**** Supplied information ****
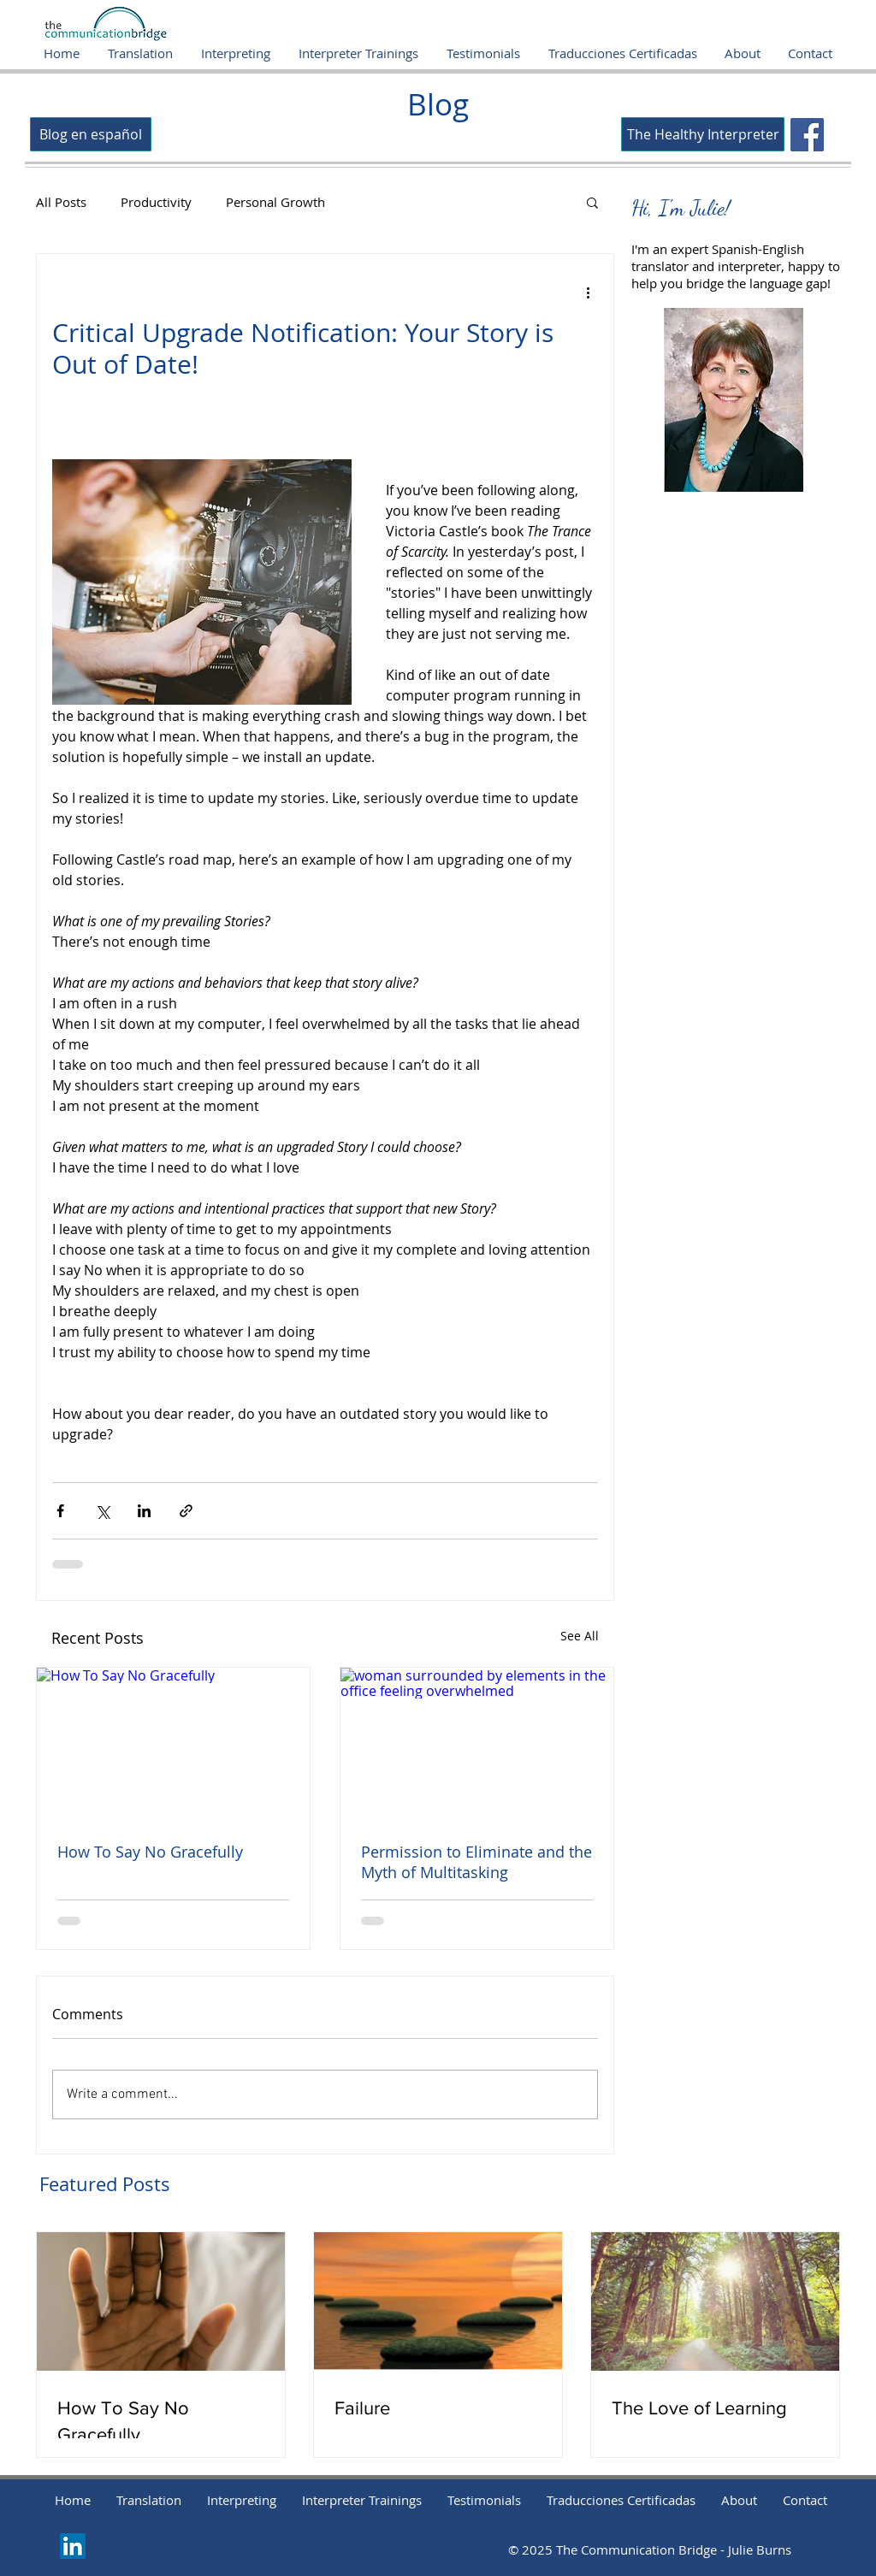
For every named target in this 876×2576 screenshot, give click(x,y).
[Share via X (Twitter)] (102, 1511)
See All (579, 1636)
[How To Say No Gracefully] (173, 1744)
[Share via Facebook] (60, 1511)
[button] (592, 202)
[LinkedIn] (73, 2546)
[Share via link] (186, 1511)
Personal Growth (275, 202)
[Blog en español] (90, 134)
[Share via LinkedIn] (144, 1511)
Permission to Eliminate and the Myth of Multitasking (476, 1861)
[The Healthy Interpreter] (702, 134)
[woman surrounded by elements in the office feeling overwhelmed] (476, 1744)
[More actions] (587, 291)
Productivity (156, 202)
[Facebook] (807, 134)
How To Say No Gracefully (150, 1851)
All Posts (61, 202)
****
→ Aim of the exercise: Working from the listing above, retype it exactly but include no images.

→ Output for this exercise:
For every named target in this 876×2576 screenshot, give click(x,y).
[Share via X (Twitter)] (102, 1511)
See All (579, 1636)
[How To Say No Gracefully] (173, 1744)
[Share via Facebook] (60, 1511)
[button] (592, 202)
[LinkedIn] (73, 2546)
[Share via link] (186, 1511)
Personal Growth (275, 202)
[Blog en español] (90, 134)
[Share via LinkedIn] (144, 1511)
Permission to Eliminate and the Myth of Multitasking (476, 1861)
[The Healthy Interpreter] (702, 134)
[woman surrounded by elements in the office feeling overwhelmed] (476, 1744)
[More actions] (587, 291)
Productivity (156, 202)
[Facebook] (807, 134)
How To Say No Gracefully (150, 1851)
All Posts (61, 202)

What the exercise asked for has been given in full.